In the records below, begin at the line containing "FHSS technology, so you can rest assured" and end at the line containing "back, lets your baby to hear the sound of"; quote every line in that span exactly, including both boundary lines, and no others.

--------------------------------

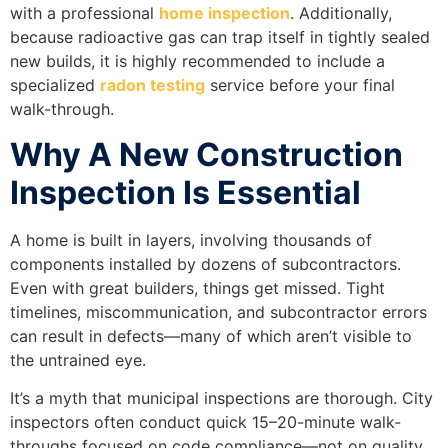
with a professional
home inspection
. Additionally,
because radioactive gas can trap itself in tightly sealed
new builds, it is highly recommended to include a
specialized
radon testing
service before your final
walk-through.
Why A New Construction
Inspection Is Essential
A home is built in layers, involving thousands of
components installed by dozens of subcontractors.
Even with great builders, things get missed. Tight
timelines, miscommunication, and subcontractor errors
can result in defects—many of which aren’t visible to
the untrained eye.
It’s a myth that municipal inspections are thorough. City
inspectors often conduct quick 15–20-minute walk-
throughs focused on code compliance—not on quality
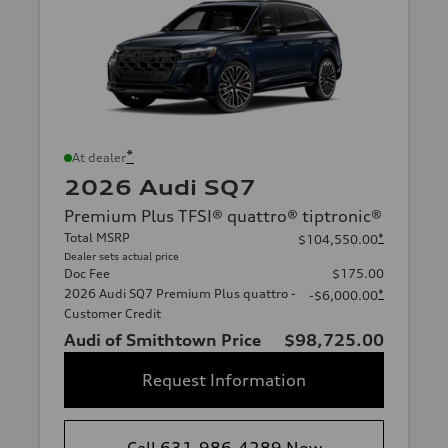
*
At dealer
2026 Audi SQ7
Premium Plus TFSI® quattro® tiptronic®
Total MSRP
*
$104,550.00
Dealer sets actual price
Doc Fee
$175.00
2026 Audi SQ7 Premium Plus quattro -
*
-$6,000.00
Customer Credit
Audi of Smithtown Price
$98,725.00
Request Information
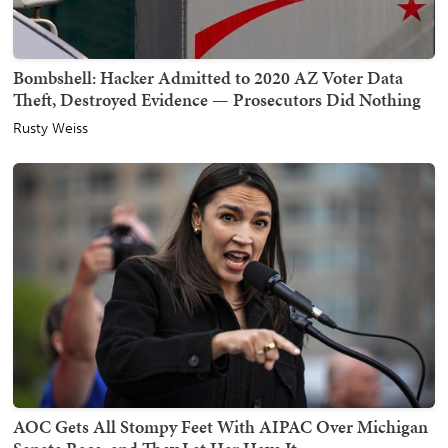
Bombshell: Hacker Admitted to 2020 AZ Voter Data
Theft, Destroyed Evidence — Prosecutors Did Nothing
Rusty Weiss
AOC Gets All Stompy Feet With AIPAC Over Michigan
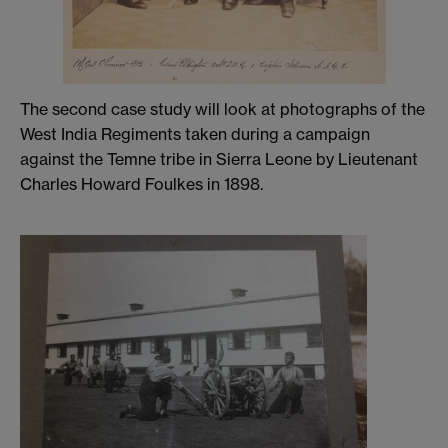
The second case study will look at photographs of the
West India Regiments taken during a campaign
against the Temne tribe in Sierra Leone by Lieutenant
Charles Howard Foulkes in 1898.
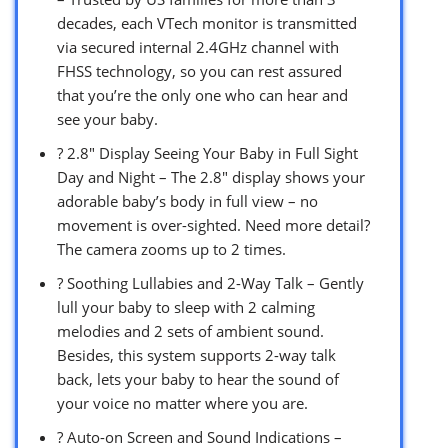
decades, each VTech monitor is transmitted
via secured internal 2.4GHz channel with
FHSS technology, so you can rest assured
that you’re the only one who can hear and
see your baby.
? 2.8″ Display Seeing Your Baby in Full Sight
Day and Night – The 2.8″ display shows your
adorable baby’s body in full view – no
movement is over-sighted. Need more detail?
The camera zooms up to 2 times.
? Soothing Lullabies and 2-Way Talk – Gently
lull your baby to sleep with 2 calming
melodies and 2 sets of ambient sound.
Besides, this system supports 2-way talk
back, lets your baby to hear the sound of
your voice no matter where you are.
? Auto-on Screen and Sound Indications –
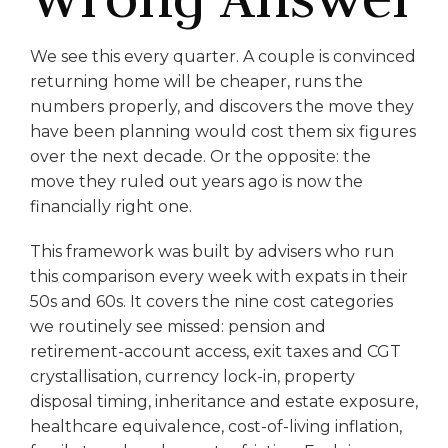
We see this every quarter. A couple is convinced
returning home will be cheaper, runs the
numbers properly, and discovers the move they
have been planning would cost them six figures
over the next decade. Or the opposite: the
move they ruled out years ago is now the
financially right one.
This framework was built by advisers who run
this comparison every week with expats in their
50s and 60s. It covers the nine cost categories
we routinely see missed: pension and
retirement-account access, exit taxes and CGT
crystallisation, currency lock-in, property
disposal timing, inheritance and estate exposure,
healthcare equivalence, cost-of-living inflation,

--------------------------------

→ TASK ANSWER
FHSS technology, so you can rest assured
that you’re the only one who can hear and
see your baby.
? 2.8″ Display Seeing Your Baby in Full Sight
Day and Night – The 2.8″ display shows your
adorable baby’s body in full view – no
movement is over-sighted. Need more detail?
The camera zooms up to 2 times.
? Soothing Lullabies and 2-Way Talk – Gently
lull your baby to sleep with 2 calming
melodies and 2 sets of ambient sound.
Besides, this system supports 2-way talk
back, lets your baby to hear the sound of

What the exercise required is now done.